The raft is a blue rubber tub with “Zoar Outdoor” in yellow on the side, and I’m sitting on one round inflated side at the bow. We’ve just pushed off from the bank into our first standing wave over a flat rock, and our guide has sent us sliding into froth.
He asks us if we’re willing to go over it again, and we turn back — and he sends us not up the rapid but right into it. Cold water jets across us, and we all spontaneously start laughing out loud.
As the bow plows into the baby waterfall, and the baby waterfall falls into my lap, I catch on: I’m sitting in the bow, so I’m going to be first in the way of every splash.
I am laughing with the sheer energy and high of it.
It was perfect September that day on the Deerfield river: warm in the sun and breezy, and the leaves just turning here and there in a tinge of red or yellow.
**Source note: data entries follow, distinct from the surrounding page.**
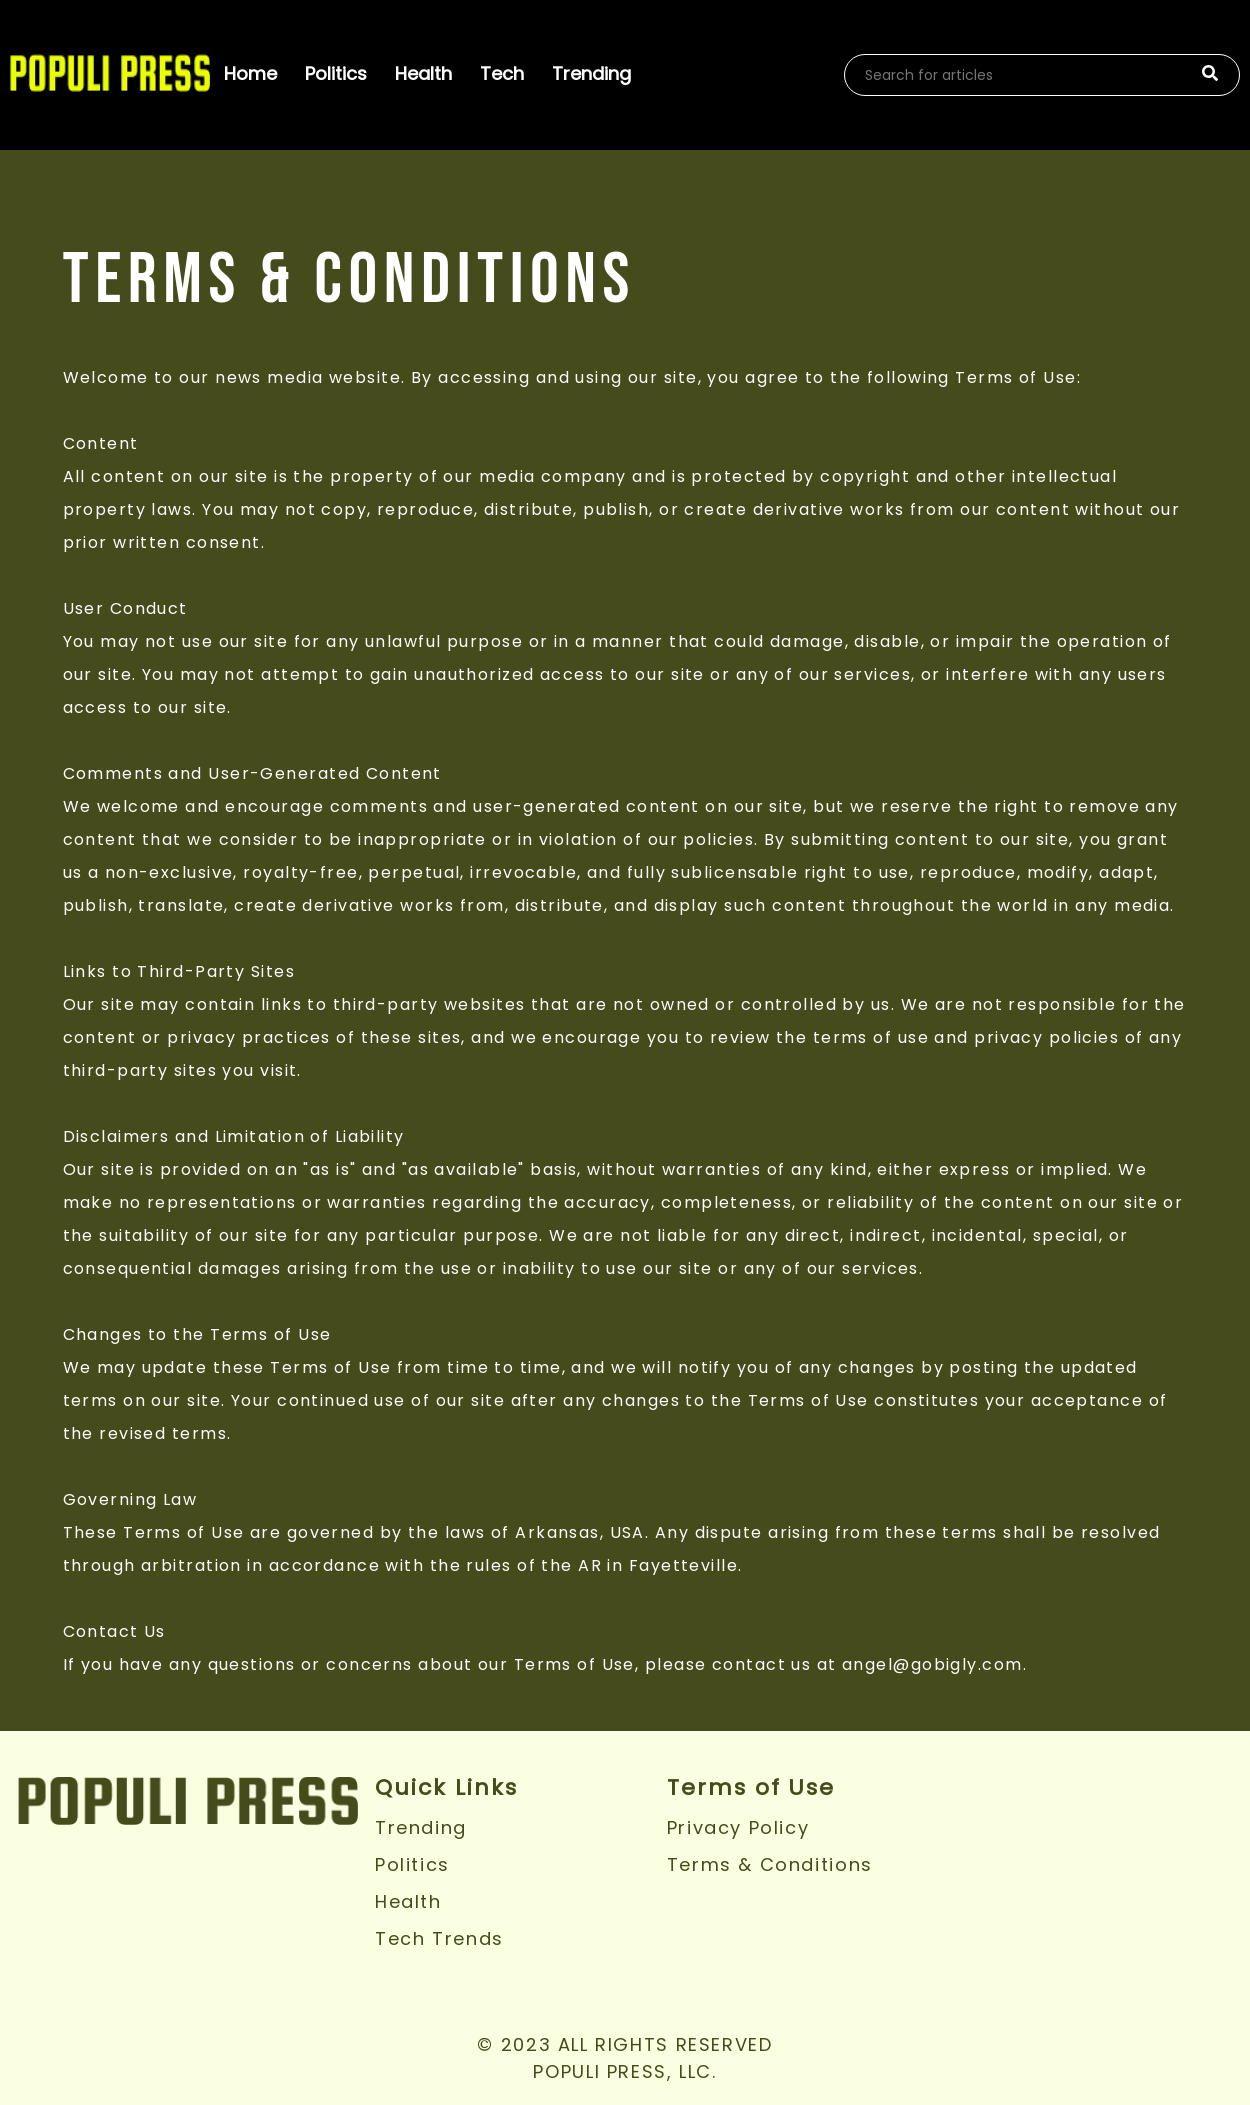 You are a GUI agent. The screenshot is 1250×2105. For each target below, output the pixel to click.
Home (250, 73)
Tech (502, 73)
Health (423, 73)
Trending (591, 73)
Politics (336, 73)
The raft held six of us — the guide, a couple from Connecticut, their son and his partner from California, and me.
The river banks rose to unbroken green hills, crossed here and there by a railroad bridge, and a freight train stretched high up along the bank, not far from the eastern end of the Hoosic Tunnel.
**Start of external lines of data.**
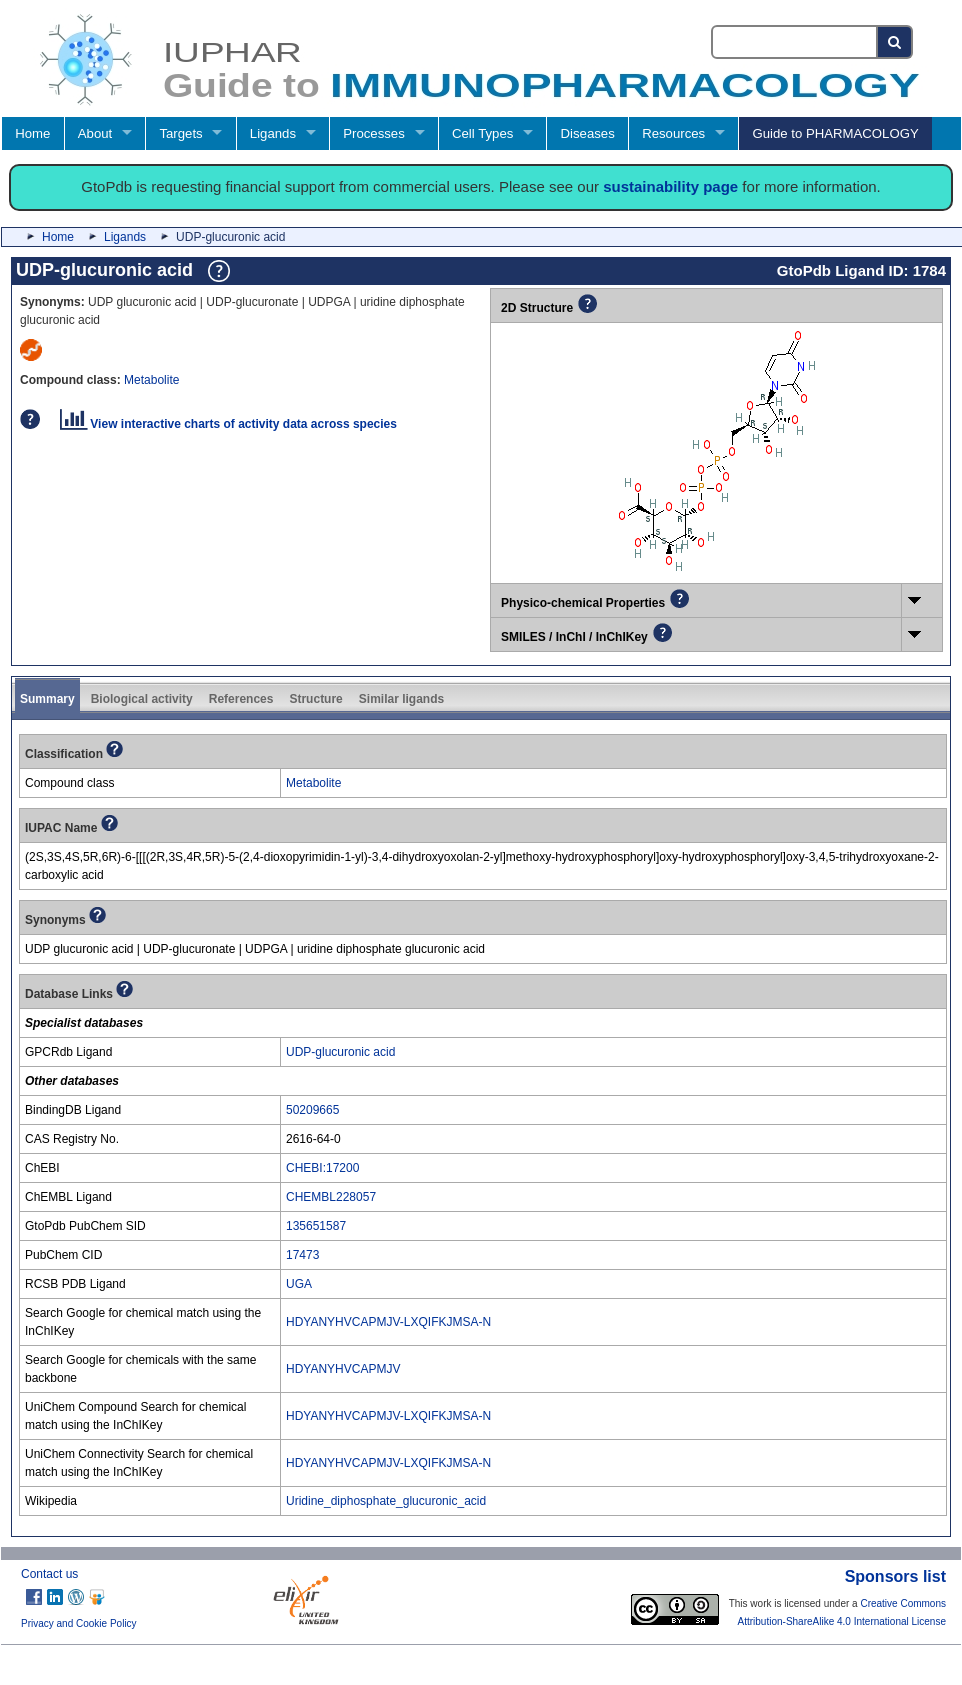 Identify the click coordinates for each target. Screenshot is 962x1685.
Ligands (273, 133)
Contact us (49, 1574)
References (241, 699)
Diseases (588, 133)
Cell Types (482, 133)
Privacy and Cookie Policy (79, 1623)
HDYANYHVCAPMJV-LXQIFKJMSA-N (388, 1322)
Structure (315, 699)
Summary (47, 699)
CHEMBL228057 (331, 1197)
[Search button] (895, 42)
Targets (180, 133)
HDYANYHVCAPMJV (343, 1369)
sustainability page (670, 186)
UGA (299, 1284)
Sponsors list (895, 1576)
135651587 (316, 1226)
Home (32, 133)
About (95, 133)
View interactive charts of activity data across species (228, 424)
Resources (673, 133)
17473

This was my first white-water rafting trip. I’ve drifted on a river before, and in a flat calm, with plenty of time, I can persuade a kayak or a wooden dinghy to go where I want to. But currents and obstacles need more skill to handle, and I’m afraid of speed.
On a beginning trip with Zoar Outdoor, the river slung and doused us enough to exhilarate us, and our guide, assistant rafting manager Michael Parker, kept us relaxed.
Rafting manager Brian Pytko, who paddled his kayak alongside us for the trip as a safety boat, told me in summer they take as many as 130 people at a time and start splash fights among the rafts.
In fact, he makes relaxing a priority.
“I can teach anyone how to guide a raft,” he said. “I can’t teach them how to have a good time.”
‘In summer they take as many as 130 people at a time and start splash fights among the rafts.’
He can’t teach a guide how to talk with a troupe of Girl Scouts one day and a bachelor party the next.
“It’s not ‘can they catch this eddy or ride this wave,’” he said. “The staff who do well here enjoy meeting half a dozen people a day and pick up what kind of experience a family is looking for.”
In one deep place, we went swimming. Fully clothed and strapped into an orange vest, I slid into the water and re-learned what it meant to float in a life jacket. I tipped my head back and spread my arms. The water was cool, and I could drift without even the slight effort of a back float.
We drifted down river and talked about our lives. We fell silent as a blue heron coasted onto a branch or a family of mergansers flapped in the shallows, black and white ducks with coppery crests.
Parker steered our boat from the stern, using his paddle as a rudder, and Pytko’s kayak sheered away with a deft slant of the blade and a line of foam. Parker told us about play kayaks built for doing tricks like somersaults.
I felt some sense, from this distance, of how much a good kayaker can do.
We went through our one class three rapid in a zig zag between boulders, steering straight at the first, pivoting off the bow and swinging backwards through the gap. My seat tilted upward, and I landed slithering in the bottom of the boat in a pool of water. Imagine that in a kayak, with little more between you and the water than a plastic skin. We could simply whirl and shout while Parker steered us through.
After that the smaller rapids felt tamer, and I managed to keep my balance when we steered deliberately into a boulder. I thought of riding a horse over a hunter jump: Sit up straight and look over the hump, not at it. It worked.
Rafting also reminds me of riding because the rhythm of movement absorbs and soothes me. For these few hours, all that matters is the sweep of the paddle, the pull and smell of the river, the tense and release of muscle in the shoulders and the movement of the current.
“Everything’s fine when you reach the water,” Pytko said. “Most people who are nervous aren’t nervous after the first 10 minutes.”
He’s right. One splash and I’m hooked.
The water level in the river seemed relatively low at times, and I kept my feet up away from the rocky river bottom.
“The bottom is always changing,” said rafting manager Brian Pytko. “This river is shallow. There are 10- or 15-foot holes, and other areas are four inches deep.”
At the dry end of a dry summer, rivers run low, he said, and right now this one gets enough water to float the rafts from one of the 10 hydroelectric power companies along the Deerfield River. The company has a lease with the state that guarantees regular releases of water into the river for recreation. So we launched within sight of the dam and rode a release of water downstream.
Weather raises and lowers the water level as well.
“One storm can change things,” Pytko said. “The trees aren’t sucking up as much water,” not in the fall, at this time of year.
But a good rain can make a difference fast. When hurricane Irene came through, he said, it swept Zoar’s raft barn into the trees down the road and scattered kayaks and equipment as far as Holyoke.